C# program that uses Dictionary, CustomComparer
using System;
using System.Collections.Generic;
class Program
{
static void Main()
{
// ... Add data to dictionary.
var dictionary = new Dictionary<string, int>(new CustomComparer());
dictionary["cat-1"] = 1;
dictionary["cat-2"] = 2;
dictionary["dog-bark"] = 10;
dictionary["dog-woof"] = 20;
// ... Lookup values, ignoring hyphens.
Console.WriteLine(dictionary["cat1"]);
Console.WriteLine(dictionary["cat-1"]);
Console.WriteLine(dictionary["dog--bark"]);
}
}
Output
1
1
10
Tip: To better distribute the hash code computations in your program, using a multiplier is useful.
Tip 2: A hashtable has an internal array of buckets, and when you use a multiplier, you can spread out the indexes to those buckets.
And: This reduces the number of hash collisions and improves lookup performance.
Tip: Any GetHashCode method will have to be custom to your keys. Therefore, just delete the contents of GetHashCode and start over.

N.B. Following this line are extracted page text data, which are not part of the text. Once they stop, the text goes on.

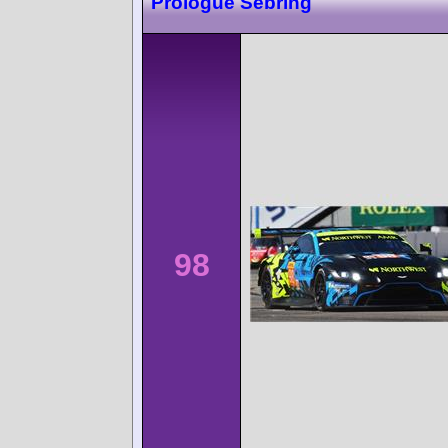
Prologue Sebring
98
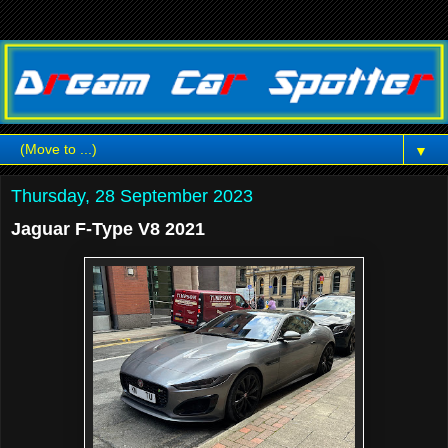
▼
Thursday, 28 September 2023
Jaguar F-Type V8 2021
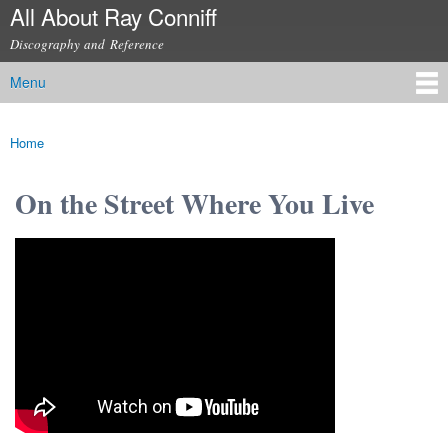
All About Ray Conniff
Skip to
main
Discography and Reference
content
Menu
Main menu
Home
You are here
On the Street Where You Live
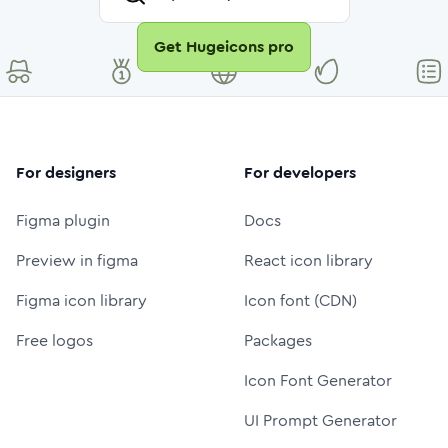
Get Hugeicons pro
For designers
For developers
Figma plugin
Docs
Preview in figma
React icon library
Figma icon library
Icon font (CDN)
Free logos
Packages
Icon Font Generator
UI Prompt Generator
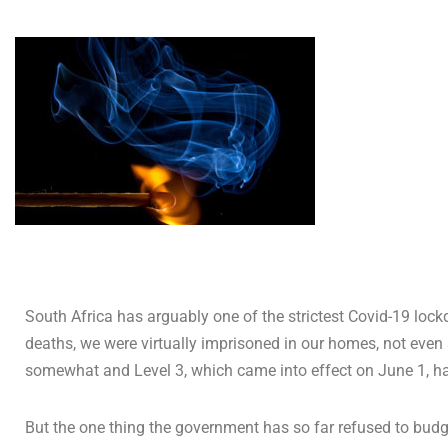
South Africa has arguably one of the strictest Covid-19 lockd
deaths, we were virtually imprisoned in our homes, not even 
somewhat and Level 3, which came into effect on June 1, h
But the one thing the government has so far refused to budg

But: It is not worth implementing on most projects, unless there is a bottleneck on your Dictionary, which rarely occurs.
Test: Increment a static int field each time Equals is called. With a better hash code, Equals is called fewer times.
Tip: With a more selective hash, the internal Dictionary methods need to search fewer values with Equals, so it is called less.